Stored data entries:
+ + + +
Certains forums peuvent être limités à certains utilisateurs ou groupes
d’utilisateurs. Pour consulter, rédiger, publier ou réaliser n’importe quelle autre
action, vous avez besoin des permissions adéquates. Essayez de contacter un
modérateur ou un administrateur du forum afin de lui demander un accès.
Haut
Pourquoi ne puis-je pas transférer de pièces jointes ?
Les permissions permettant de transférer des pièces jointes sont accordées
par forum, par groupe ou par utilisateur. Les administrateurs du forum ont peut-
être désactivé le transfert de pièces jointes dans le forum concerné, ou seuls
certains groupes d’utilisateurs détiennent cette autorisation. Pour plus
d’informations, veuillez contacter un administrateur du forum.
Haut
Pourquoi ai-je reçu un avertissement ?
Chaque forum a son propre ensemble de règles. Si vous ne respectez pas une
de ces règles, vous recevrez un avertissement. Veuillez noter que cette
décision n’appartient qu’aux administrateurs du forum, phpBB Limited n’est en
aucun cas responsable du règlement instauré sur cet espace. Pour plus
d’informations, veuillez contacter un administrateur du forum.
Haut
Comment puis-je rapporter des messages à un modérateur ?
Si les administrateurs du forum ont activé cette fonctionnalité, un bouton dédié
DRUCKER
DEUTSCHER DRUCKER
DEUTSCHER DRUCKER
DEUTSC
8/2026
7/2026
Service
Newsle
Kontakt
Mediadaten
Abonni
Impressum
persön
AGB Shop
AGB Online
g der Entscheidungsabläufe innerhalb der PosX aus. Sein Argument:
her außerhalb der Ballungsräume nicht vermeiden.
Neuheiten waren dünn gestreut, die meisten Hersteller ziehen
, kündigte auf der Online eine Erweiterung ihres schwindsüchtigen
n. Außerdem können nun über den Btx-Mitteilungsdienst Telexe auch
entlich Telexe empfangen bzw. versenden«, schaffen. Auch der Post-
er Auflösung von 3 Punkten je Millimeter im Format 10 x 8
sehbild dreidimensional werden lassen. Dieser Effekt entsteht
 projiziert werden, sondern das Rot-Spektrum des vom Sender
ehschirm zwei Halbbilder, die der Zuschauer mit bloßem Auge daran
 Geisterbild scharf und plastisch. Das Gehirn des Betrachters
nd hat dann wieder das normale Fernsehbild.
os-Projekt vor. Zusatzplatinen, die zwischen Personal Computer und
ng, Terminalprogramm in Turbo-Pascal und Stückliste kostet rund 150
+ + + +
> **Task instructions**
Each record is to be retyped exactly as written.

> **Task result**
Certains forums peuvent être limités à certains utilisateurs ou groupes
d’utilisateurs. Pour consulter, rédiger, publier ou réaliser n’importe quelle autre
action, vous avez besoin des permissions adéquates. Essayez de contacter un
modérateur ou un administrateur du forum afin de lui demander un accès.
Haut
Pourquoi ne puis-je pas transférer de pièces jointes ?
Les permissions permettant de transférer des pièces jointes sont accordées
par forum, par groupe ou par utilisateur. Les administrateurs du forum ont peut-
être désactivé le transfert de pièces jointes dans le forum concerné, ou seuls
certains groupes d’utilisateurs détiennent cette autorisation. Pour plus
d’informations, veuillez contacter un administrateur du forum.
Haut
Pourquoi ai-je reçu un avertissement ?
Chaque forum a son propre ensemble de règles. Si vous ne respectez pas une
de ces règles, vous recevrez un avertissement. Veuillez noter que cette
décision n’appartient qu’aux administrateurs du forum, phpBB Limited n’est en
aucun cas responsable du règlement instauré sur cet espace. Pour plus
d’informations, veuillez contacter un administrateur du forum.
Haut
Comment puis-je rapporter des messages à un modérateur ?
Si les administrateurs du forum ont activé cette fonctionnalité, un bouton dédié
DRUCKER
DEUTSCHER DRUCKER
DEUTSCHER DRUCKER
DEUTSC
8/2026
7/2026
Service
Newsle
Kontakt
Mediadaten
Abonni
Impressum
persön
AGB Shop
AGB Online
g der Entscheidungsabläufe innerhalb der PosX aus. Sein Argument:
her außerhalb der Ballungsräume nicht vermeiden.
Neuheiten waren dünn gestreut, die meisten Hersteller ziehen
, kündigte auf der Online eine Erweiterung ihres schwindsüchtigen
n. Außerdem können nun über den Btx-Mitteilungsdienst Telexe auch
entlich Telexe empfangen bzw. versenden«, schaffen. Auch der Post-
er Auflösung von 3 Punkten je Millimeter im Format 10 x 8
sehbild dreidimensional werden lassen. Dieser Effekt entsteht
 projiziert werden, sondern das Rot-Spektrum des vom Sender
ehschirm zwei Halbbilder, die der Zuschauer mit bloßem Auge daran
 Geisterbild scharf und plastisch. Das Gehirn des Betrachters
nd hat dann wieder das normale Fernsehbild.
os-Projekt vor. Zusatzplatinen, die zwischen Personal Computer und
ng, Terminalprogramm in Turbo-Pascal und Stückliste kostet rund 150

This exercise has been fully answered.